Location of Porticus of Livia in Ancient Rome / Wikimedia Commons
By Matthew A. McIntosh
Brewminate Editor-in-Chief
“Financing schools has become a problem about equal,” wrote The New York Times on June 20, 1959, “to having an elephant in the living room. It’s so big you just can’t ignore it.” So began the earliest known use of a phrase that would find its way into the lexicon of popular idiomatic expressions. Such an “elephant” was prevalent in second and first century BCE Rome, a time just following the peak of the Republic and moving into its initial golden age (Pax Romana) and eventual demise as it gave way to the imperial system beginning 27 years before the dawn of the Common Era. The virtues, deeds, contributions, and military victories of Augustus, Agrippa, Octavian, Marcellus, and other men would be lauded in art and architecture as well as writing and appointments. Kept in their shadows were the actions and contributions of aristocratic and imperial women who equally contributed to the political and social environment of Rome. These included the wife of the Augusts himself, Livia. Both Livia and the sister of Augustus, Octavia, were granted sacrosanctity. This made them free of assault and trespass and gave them a holy status. Livia, being named mater patriae (mother of her country) as well as princeps femina (the first female citizen along with Augustus as princeps as the first male citizen) went on to take part in political events and contribute to the new social ambience Rome developed in the Augustan age.
In the Roman tradition of austerity, especially within the construct of the moral restructuring of the society under Augustan reforms, women of Rome were expected to maintain a happy existence in those shadows. Though not seen simply as vessels for purposes of procreation and chained to the front door of their homes as their earlier Greek counterparts, political participation and any social interaction beyond entertaining guests and shopping in the markets would be considered a taboo. But with her sacrosanct status and wealth, Livia was able to operate with other women as a feminist of the day both privately and publicly. Her home with Augustus on the Palatine contains frescoes in the tablinium in which she conducted her own affairs not only in regard to the land she owned and any other financial interests in which she was vested but also in her input in political matters. But those elite Romans who had access to her in such matters would not be the only citizens who would benefit from the results of her patronage of art and architecture. “There was no more public type of architecture,” wrote Kleiner, “in the age of Augustus than porticus architecture.” Most porticoes, such that of Livia in Rome, were open to the public for artistic appreciation as well as a visual impression of the glory of Rome. She was recognized later in life as well on the first sestertius to feature a carpentum, a ceremonial cart in which she was granted permission to ride along with the honor or lex inlia theatralis – special seating in Roman theaters reserved for senators. The sestertius represents a day of supplicato (thanksgiving) named for her recovery after a long illness in her later years (Diane Favro, The Urban Image of Augustan Rome, 245).

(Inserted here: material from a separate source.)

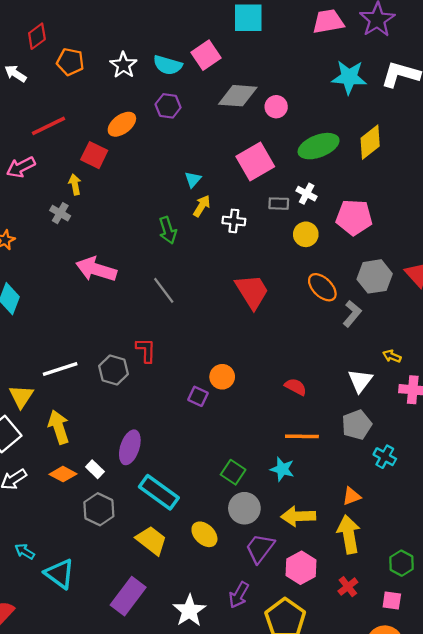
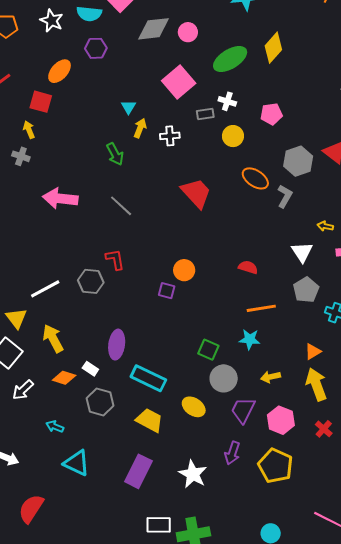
pink pentagon: (354, 217) -> (271, 114), size x0.7
yellow arrow: (298, 516) -> (271, 377), size x0.7
cyan arrow: (25, 551) -> (55, 427), moved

Coin with Livia / Wikimedia Commons
Livia and other women who by means of status and wealth were able to contribute to Roman culture were the proverbial elephants in the living room. Their contributions were not recognized in writing such as the self-serving Res Gestae of Augustus, and the tradition of keeping women as secondary citizens continued. But thanks to the tradition of porticoes being named after their builders, as well as their political and social participation being noted in the writings of other historians of the time, the legacy of Livia and other women in Rome’s visual culture stands on its own. In spite of the best efforts of the masculine double-standard of the time, later including even her own son (Tiberius) attempting to withhold recognition and titles, that which was given to Rome by the likes of Livia was, to borrow from the Times, “…so big you just can’t ignore it.”